Exactly reproduce the data from its first line through the line with "Task: Click on the Mistral AI", leaving out every line after it.
--- Records provided Enclosed Below ---
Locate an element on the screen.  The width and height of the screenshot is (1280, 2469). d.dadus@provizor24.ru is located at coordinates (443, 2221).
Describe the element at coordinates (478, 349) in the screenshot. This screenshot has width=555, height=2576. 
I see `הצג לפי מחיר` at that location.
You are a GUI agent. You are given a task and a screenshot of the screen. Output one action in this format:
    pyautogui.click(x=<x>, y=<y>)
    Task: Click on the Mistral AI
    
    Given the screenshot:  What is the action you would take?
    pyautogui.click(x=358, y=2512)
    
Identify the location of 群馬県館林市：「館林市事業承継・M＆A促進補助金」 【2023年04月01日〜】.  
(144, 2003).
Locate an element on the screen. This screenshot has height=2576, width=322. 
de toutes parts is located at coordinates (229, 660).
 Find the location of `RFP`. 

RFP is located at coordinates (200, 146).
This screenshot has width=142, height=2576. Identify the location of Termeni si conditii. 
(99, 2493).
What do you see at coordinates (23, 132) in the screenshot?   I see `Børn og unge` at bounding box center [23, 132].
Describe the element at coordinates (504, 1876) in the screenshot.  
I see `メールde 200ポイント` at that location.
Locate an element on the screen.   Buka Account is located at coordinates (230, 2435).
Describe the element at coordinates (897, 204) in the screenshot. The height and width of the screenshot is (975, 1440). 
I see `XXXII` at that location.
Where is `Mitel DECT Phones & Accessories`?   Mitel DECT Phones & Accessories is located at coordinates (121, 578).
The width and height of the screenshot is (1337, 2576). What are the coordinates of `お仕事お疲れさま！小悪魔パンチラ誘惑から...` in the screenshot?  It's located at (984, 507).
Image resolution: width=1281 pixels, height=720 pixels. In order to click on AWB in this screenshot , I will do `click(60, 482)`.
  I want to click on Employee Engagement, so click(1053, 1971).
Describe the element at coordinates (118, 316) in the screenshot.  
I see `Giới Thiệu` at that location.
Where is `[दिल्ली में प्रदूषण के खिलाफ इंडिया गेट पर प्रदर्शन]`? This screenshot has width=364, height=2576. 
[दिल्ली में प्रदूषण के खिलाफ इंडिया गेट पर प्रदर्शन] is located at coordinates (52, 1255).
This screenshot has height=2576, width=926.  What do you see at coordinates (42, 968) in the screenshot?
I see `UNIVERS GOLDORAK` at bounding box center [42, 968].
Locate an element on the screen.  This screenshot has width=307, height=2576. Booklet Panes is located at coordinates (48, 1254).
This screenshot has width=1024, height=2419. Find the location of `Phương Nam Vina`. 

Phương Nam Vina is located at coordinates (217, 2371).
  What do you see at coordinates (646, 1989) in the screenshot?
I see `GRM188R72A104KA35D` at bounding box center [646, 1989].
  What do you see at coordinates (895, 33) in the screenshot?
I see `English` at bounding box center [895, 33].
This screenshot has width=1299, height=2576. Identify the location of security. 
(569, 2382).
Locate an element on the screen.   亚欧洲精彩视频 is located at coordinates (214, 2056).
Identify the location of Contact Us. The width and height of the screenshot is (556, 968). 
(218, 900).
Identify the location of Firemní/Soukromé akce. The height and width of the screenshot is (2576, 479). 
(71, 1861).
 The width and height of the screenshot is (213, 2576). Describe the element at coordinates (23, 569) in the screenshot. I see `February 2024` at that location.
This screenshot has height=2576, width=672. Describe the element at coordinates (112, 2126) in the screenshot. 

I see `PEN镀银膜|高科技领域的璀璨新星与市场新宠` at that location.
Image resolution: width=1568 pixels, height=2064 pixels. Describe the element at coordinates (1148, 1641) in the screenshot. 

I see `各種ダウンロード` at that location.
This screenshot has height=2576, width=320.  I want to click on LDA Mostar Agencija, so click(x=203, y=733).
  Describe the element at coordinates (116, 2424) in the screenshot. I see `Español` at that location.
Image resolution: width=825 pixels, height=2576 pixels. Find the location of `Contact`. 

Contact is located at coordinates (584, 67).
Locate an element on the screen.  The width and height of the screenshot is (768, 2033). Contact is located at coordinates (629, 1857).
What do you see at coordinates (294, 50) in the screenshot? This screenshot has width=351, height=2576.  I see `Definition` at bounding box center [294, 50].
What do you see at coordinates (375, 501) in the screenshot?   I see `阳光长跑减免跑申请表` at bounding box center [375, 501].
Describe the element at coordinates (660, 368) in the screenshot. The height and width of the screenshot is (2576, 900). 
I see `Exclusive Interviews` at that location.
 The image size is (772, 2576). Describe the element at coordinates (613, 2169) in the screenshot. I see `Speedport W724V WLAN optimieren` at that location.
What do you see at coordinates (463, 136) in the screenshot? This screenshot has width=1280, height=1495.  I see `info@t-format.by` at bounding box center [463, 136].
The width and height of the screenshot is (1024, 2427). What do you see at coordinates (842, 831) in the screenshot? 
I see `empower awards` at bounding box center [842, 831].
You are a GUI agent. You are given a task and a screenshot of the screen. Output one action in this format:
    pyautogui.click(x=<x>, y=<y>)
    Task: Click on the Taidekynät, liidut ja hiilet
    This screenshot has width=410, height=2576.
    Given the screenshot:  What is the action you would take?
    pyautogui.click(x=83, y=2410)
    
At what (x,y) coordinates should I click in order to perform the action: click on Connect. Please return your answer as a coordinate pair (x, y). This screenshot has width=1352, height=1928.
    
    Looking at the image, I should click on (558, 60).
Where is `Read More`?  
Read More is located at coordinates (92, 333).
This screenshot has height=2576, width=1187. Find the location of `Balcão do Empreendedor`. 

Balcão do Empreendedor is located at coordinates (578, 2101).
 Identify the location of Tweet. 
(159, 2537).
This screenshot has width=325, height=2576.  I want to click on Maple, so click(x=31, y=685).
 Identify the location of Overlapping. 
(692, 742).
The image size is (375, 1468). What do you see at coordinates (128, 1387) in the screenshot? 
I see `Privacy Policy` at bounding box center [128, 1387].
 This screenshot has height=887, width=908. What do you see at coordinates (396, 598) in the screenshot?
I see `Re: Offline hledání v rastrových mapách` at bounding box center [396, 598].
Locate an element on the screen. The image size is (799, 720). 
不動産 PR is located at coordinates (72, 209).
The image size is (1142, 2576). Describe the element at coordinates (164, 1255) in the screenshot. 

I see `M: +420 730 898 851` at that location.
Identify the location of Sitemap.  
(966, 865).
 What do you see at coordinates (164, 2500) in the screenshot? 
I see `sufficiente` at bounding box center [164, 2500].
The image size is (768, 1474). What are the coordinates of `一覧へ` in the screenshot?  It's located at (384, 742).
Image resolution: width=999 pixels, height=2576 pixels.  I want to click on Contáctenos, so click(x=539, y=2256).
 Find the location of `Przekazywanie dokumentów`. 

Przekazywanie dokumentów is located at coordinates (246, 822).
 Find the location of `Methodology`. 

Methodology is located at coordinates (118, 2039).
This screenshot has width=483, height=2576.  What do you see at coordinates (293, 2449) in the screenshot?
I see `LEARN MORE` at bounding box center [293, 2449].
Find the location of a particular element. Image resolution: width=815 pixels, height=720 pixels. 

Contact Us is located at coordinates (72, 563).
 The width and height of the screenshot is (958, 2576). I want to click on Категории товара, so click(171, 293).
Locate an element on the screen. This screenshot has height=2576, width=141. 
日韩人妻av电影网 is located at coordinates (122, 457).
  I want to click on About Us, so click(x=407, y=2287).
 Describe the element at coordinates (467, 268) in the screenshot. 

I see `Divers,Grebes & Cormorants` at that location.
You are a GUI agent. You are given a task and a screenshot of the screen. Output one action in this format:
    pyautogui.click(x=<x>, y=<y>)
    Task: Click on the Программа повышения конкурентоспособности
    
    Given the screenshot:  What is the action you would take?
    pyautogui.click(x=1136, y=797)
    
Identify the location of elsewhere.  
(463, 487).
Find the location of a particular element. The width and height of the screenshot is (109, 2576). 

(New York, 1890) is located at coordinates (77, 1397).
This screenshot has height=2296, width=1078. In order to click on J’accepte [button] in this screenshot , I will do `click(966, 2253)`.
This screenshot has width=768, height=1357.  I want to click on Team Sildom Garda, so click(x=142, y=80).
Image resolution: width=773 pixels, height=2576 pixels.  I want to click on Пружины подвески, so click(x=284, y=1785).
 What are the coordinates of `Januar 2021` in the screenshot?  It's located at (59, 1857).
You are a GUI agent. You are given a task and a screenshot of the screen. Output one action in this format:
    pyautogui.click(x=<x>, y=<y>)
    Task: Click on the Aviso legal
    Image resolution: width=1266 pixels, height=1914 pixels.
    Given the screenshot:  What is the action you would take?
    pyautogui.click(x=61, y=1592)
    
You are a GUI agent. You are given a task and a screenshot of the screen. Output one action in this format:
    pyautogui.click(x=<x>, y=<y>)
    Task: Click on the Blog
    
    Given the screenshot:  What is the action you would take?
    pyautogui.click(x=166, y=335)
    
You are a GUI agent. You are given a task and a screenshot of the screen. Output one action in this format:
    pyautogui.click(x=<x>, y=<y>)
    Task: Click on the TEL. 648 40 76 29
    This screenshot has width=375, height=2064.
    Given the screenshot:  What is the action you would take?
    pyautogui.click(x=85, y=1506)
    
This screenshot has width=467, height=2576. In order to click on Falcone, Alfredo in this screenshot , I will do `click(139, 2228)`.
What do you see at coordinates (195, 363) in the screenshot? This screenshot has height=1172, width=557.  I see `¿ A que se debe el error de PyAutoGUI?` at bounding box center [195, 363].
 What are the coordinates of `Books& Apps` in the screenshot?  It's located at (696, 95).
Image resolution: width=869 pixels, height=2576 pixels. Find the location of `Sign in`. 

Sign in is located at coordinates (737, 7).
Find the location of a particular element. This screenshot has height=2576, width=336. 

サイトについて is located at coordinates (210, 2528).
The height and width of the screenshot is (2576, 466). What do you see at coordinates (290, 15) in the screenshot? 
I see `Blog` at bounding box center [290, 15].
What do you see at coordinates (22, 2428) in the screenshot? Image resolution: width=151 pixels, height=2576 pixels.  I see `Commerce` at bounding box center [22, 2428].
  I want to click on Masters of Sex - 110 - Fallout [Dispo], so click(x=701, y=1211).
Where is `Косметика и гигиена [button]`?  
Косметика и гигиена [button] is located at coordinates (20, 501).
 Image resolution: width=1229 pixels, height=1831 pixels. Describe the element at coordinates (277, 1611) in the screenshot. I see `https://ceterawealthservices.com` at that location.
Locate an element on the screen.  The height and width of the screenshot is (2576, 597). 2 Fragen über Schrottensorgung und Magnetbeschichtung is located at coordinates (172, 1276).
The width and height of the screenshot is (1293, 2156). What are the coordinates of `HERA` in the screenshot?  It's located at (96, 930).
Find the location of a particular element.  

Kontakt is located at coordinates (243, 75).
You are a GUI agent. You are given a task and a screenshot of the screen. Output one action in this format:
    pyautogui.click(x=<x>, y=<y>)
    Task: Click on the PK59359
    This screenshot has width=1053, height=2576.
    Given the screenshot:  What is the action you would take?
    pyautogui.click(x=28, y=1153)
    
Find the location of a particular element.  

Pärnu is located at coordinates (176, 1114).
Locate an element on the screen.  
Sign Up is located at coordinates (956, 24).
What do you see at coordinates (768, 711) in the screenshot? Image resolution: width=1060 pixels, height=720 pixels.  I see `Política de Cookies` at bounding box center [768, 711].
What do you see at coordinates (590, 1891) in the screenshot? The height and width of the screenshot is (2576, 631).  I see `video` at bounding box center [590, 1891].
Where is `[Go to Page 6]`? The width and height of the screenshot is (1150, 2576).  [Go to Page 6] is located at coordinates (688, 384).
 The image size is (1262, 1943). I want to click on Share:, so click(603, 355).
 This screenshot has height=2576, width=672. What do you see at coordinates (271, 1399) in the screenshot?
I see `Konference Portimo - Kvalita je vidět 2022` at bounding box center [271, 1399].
--- End of Enclosed Records provided ---
▸ Exercise answer:
Locate an element on the screen.  The width and height of the screenshot is (1280, 2469). d.dadus@provizor24.ru is located at coordinates (443, 2221).
Describe the element at coordinates (478, 349) in the screenshot. This screenshot has width=555, height=2576. 
I see `הצג לפי מחיר` at that location.
You are a GUI agent. You are given a task and a screenshot of the screen. Output one action in this format:
    pyautogui.click(x=<x>, y=<y>)
    Task: Click on the Mistral AI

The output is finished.